Woodside Petroleum Ltd., Australia’s second-biggest oil producer, said it’s in talks with companies for a potential partnership to enter Canada’s natural gas industry to tap rising Asian demand.
“It’s natural in an area that has the sort of hydrocarbon resource that Canada does that Woodside is in there talking to people,” Chief Executive Officer Peter Coleman said today in an interview in Sydney, declining to name any companies.
Woodside, expanding overseas as Australia’s liquefied natural gas industry struggles with rising costs, is looking at possible deals in North America, Coleman said. Chevron Corp., Royal Dutch Shell Plc and Petroliam Nasional Bhd. are pursuing gas exports from western Canada to Asian markets, where the commodity sells at a premium to North American prices.
“There is potential to add value in Canada,” Mark Wiseman, a Sydney-based analyst at Goldman Sachs Australia Pty said today in an e-mail response to questions. “Those projects will likely be toward the upper end of the LNG cost curve. They won’t be cheap, and may face delays. But with strong demand growth in the Asian market, several Canadian projects should find a home.”
Woodside fell 2.9 percent to A$37.95 at the close in Sydney, while the benchmark S&P/ASX 200 Index declined 2.3 percent. The stock has gained 5.4 percent in the past six months.
“We’re trying to understand what is the business model that would make sense for Woodside in Canada, recognizing that we’re starting a couple of years behind some competitors,” said Coleman, who joined Woodside in 2011 after 27 years with Exxon Mobil Corp. “Any entry into North America would require some very knowledgeable and substantial partners.”
Perth-based Woodside, operator of the A$15 billion ($15.4 billion) Pluto LNG development and North West Shelf venture in Western Australia, agreed in December to pay as much as $2.3 billion for a stake in Israel’s largest natural gas field, Leviathan. The oil and gas producer also reached two exploration agreements last year off the Myanmar coast.
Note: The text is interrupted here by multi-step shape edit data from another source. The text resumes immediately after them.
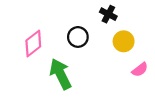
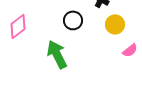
pink diamond: (33, 44) -> (18, 26), moved

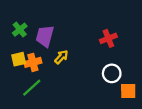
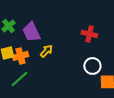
purple trapezoid: (45, 36) -> (31, 32), turned -40
red cross: (108, 38) -> (89, 34), turned 35

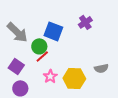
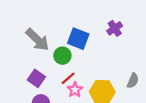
red line: (42, 56) -> (68, 78), moved
gray semicircle: (101, 68) -> (133, 81), turned -56

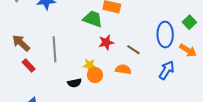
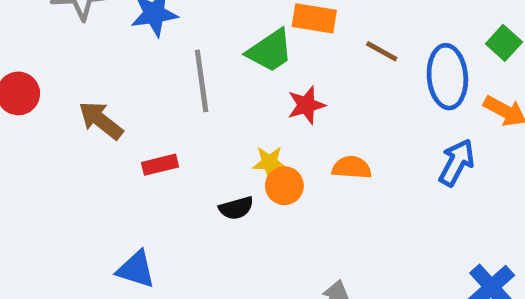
green trapezoid: (93, 19) -> (270, 51), turned 130
gray line: (54, 49) -> (202, 81), moved
brown line: (133, 50) -> (382, 51), moved
red rectangle: (29, 66) -> (160, 165), moved, turned -56

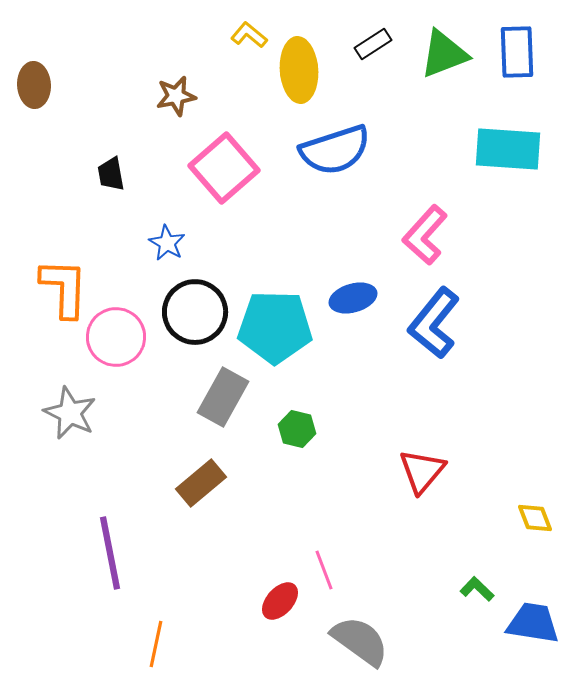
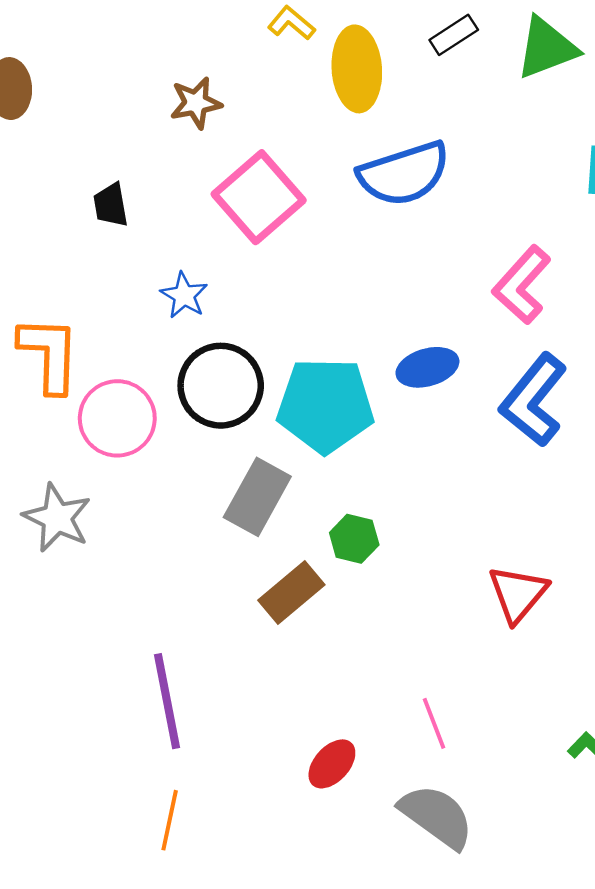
brown rectangle: (201, 483) -> (291, 592), moved
purple line: (110, 553) -> (167, 701), moved
pink line: (324, 570) -> (434, 723), moved

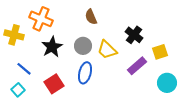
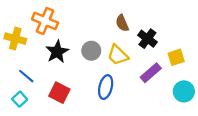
brown semicircle: (91, 17) -> (122, 23), moved
blue ellipse: (85, 73) -> (106, 87), moved
red square: (54, 84) -> (59, 93), turned -30

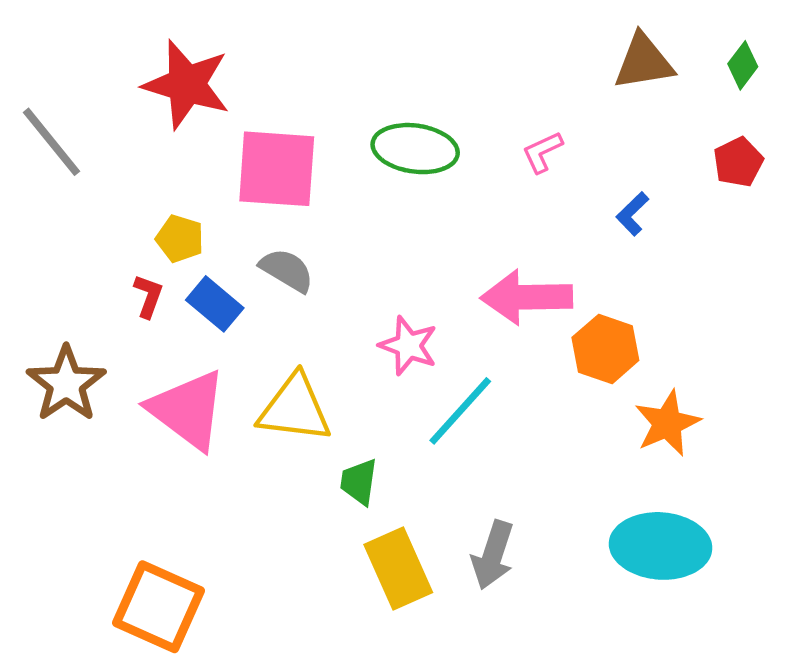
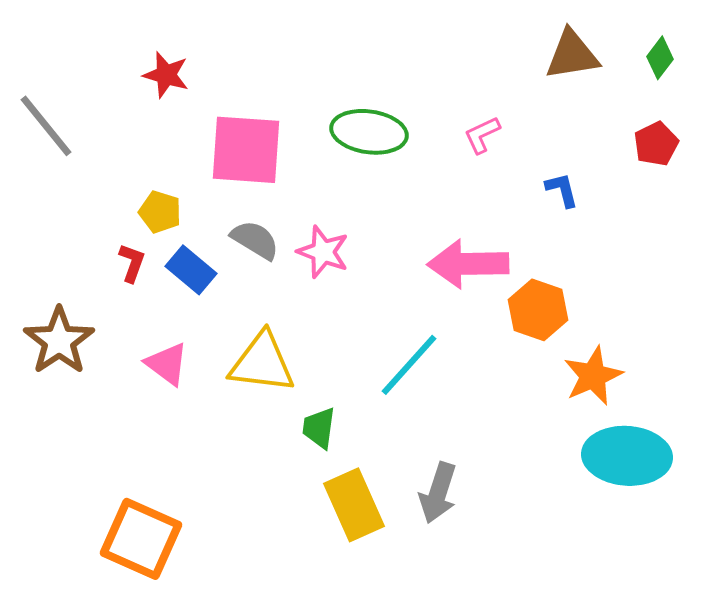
red star: (187, 84) -> (166, 75), size x0.6
blue L-shape: (632, 214) -> (562, 190), turned 120
pink star: (408, 346) -> (323, 252), moved
pink triangle: (188, 410) -> (167, 364), size x0.6
cyan ellipse: (661, 546) -> (627, 456), moved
British Columbia expects as many as seven LNG export projects in the province, with the first built as soon as 2015, Rich Coleman, provincial Minister of Energy, Mines and Natural Gas, said in September. British Columbia holds an estimated 200 trillion cubic feet of gas in shale formations.
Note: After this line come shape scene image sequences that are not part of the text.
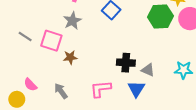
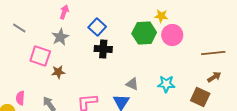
gray line: (25, 36) -> (19, 28), moved
black cross: (126, 63) -> (103, 49), moved
pink semicircle: (30, 85) -> (20, 98), turned 48

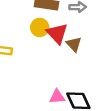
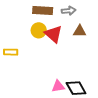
brown triangle: (74, 44) -> (80, 31), moved, turned -40

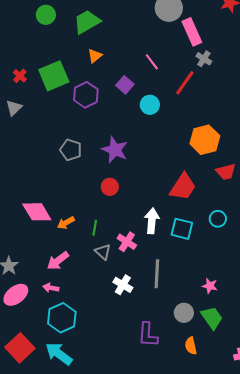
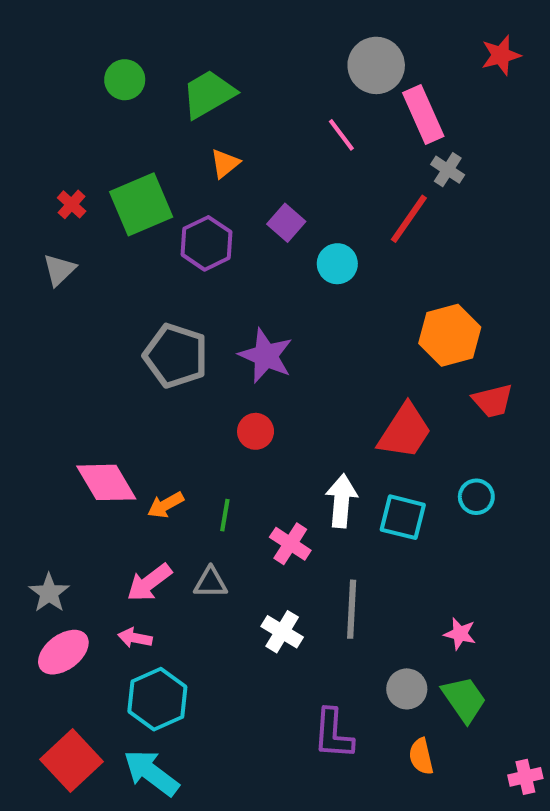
pink line: (152, 62) -> (341, 135), moved
gray pentagon: (71, 150) -> (176, 356), size x1.4
gray triangle: (103, 252) -> (211, 583), moved, turned -42

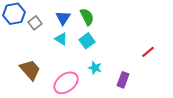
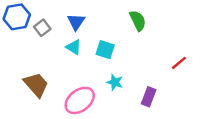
green semicircle: (87, 17) -> (138, 21), moved
cyan square: (87, 41) -> (105, 50), turned -35

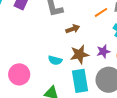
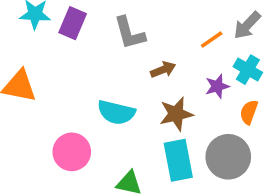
purple star: (103, 51) -> (217, 86), moved
cyan semicircle: (55, 60) -> (116, 112), moved, size x1.5

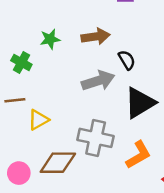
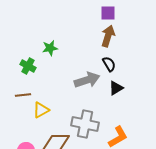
brown arrow: (96, 36) -> (108, 36), moved, turned -65
black triangle: (140, 103) -> (116, 88), moved, size x0.6

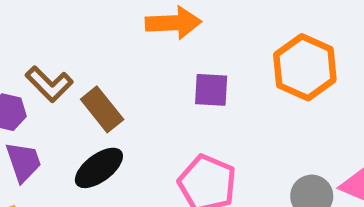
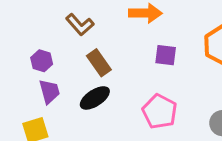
brown L-shape: (49, 84) -> (80, 25), moved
“British Columbia really doesn’t have material hydrocarbon production, so you are in a situation where you have a province that is still learning,” Coleman said. If Woodside opts to expand in North America, “you would hope that it would be to leverage our LNG expertise,” he added.
Enbridge Inc. is seeking a partnership with Woodside to develop a natural gas export terminal in Canada, the Globe & Mail reported in December, citing unnamed sources. Coleman declined to say whether Woodside is talking with Enbridge.
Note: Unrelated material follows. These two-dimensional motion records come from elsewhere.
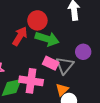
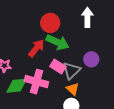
red arrow: (20, 36) -> (36, 48), moved
orange triangle: (62, 90) -> (73, 89), moved, turned -40

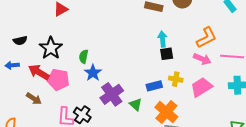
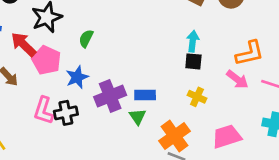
blue star: (93, 73) -> (77, 77), moved
blue rectangle: (154, 86) -> (145, 95), moved
pink trapezoid: (201, 87) -> (227, 137), moved
black cross: (82, 115) -> (66, 113), turned 30

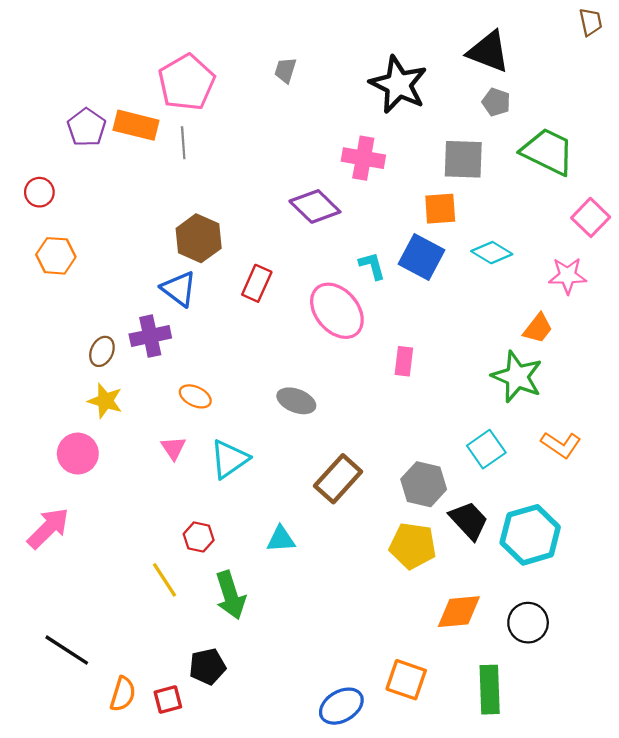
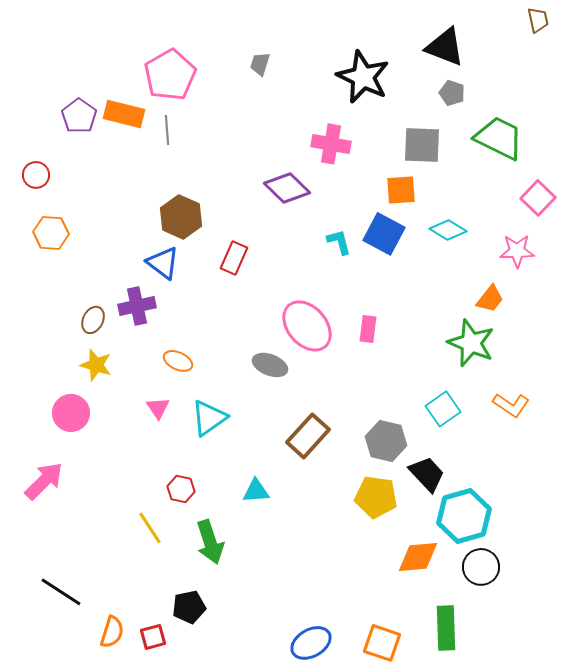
pink ellipse: (337, 311) -> (307, 326), moved
cyan hexagon: (530, 535) -> (464, 516), moved
orange square: (406, 680) -> (382, 643), moved

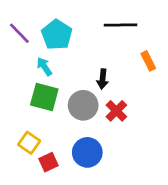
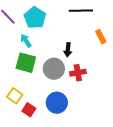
red cross: (116, 111) -> (78, 73), turned 35
red square: (48, 162) -> (29, 110), turned -32

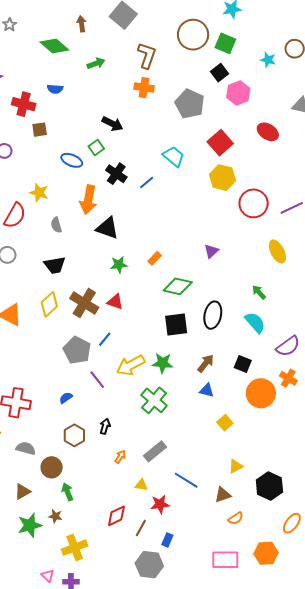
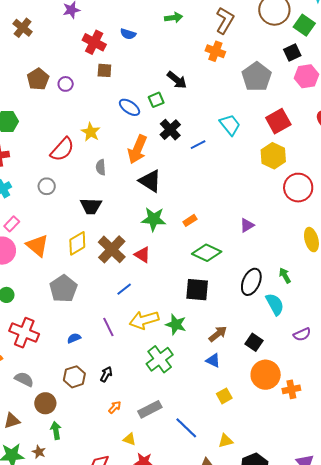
green star: (119, 265) -> (154, 219), size x1.4
black ellipse: (213, 315) -> (251, 282), moved
purple semicircle: (288, 346) -> (302, 334), size x0.7
gray pentagon: (77, 350) -> (63, 289), moved
orange cross: (288, 378) -> (291, 389), moved, turned 36
blue line: (186, 480) -> (186, 428), moved

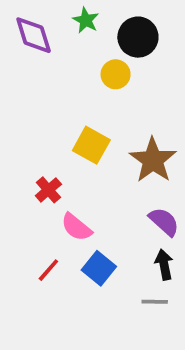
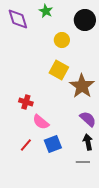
black circle: (138, 37) -> (85, 20), moved
yellow square: (91, 145) -> (59, 70), moved
red cross: (48, 190) -> (26, 102), turned -32
blue square: (99, 268) -> (53, 144), turned 30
Surging production from shale fields has reduced the cost of U.S. gas to about 20 percent of Asian prices. Japan paid the equivalent of $15.79 per million British thermal units for LNG in December, according to data from the country’s Ministry of Finance. U.S. gas futures traded in New York reached a 10-year low in April of less than $2 per million Btu. They traded at $3.255 per million Btu at 2:52 p.m. Tokyo time.
More international acquisitions are likely for Woodside, James Bullen, a Sydney-based analyst at Bank of America Corp., said yesterday in a note after Woodside reported its annual profit almost doubled to a record $2.98 billion. Coleman “wants Woodside to remain a growth company” and to broaden its business outside Australia, Bullen said.
Pluto has boosted Woodside’s sales and output since starting in April. The company had operating cash flow of $3.48 billion last year, a gain of 55 percent from 2011.
While Woodside was informed last week it was unsuccessful in a bid for gas exploration rights off Cyprus, the company will look at entering that market later, Coleman said.
“Are we disappointed we missed out?” Coleman said. “Yes we are. But Cyprus is not off the radar screen.”
Energy companies from Chevron to ConocoPhillips are building seven LNG projects in Australia at a cost of about A$190 billion to meet Asian demand. While the projects have put Australia on course to surpass Qatar as the world’s biggest exporter of LNG by 2020, developers face increasing construction costs and global supply competition.
Woodside expects to decide by mid-year whether to go ahead with the Browse LNG project in Western Australia, estimated by Deutsche Bank AG to cost A$44 billion, and plans to develop the Sunrise floating LNG venture in the Timor Sea. Woodside last year put a proposed Pluto expansion on hold after saying that its drilling campaign failed to find enough gas.
Woodside has been talking with the government of East Timor to resolve a dispute stalling Sunrise. East Timor has sought to pipe the gas to a processing plant in the country, while Woodside has proposed developing a floating LNG plant.
“If we’ve not made progress within the next 12 months, and significant progress, I’m not sure where Sunrise is going to be,” Coleman said today. “Deals have their window, and it doesn’t stay open forever.”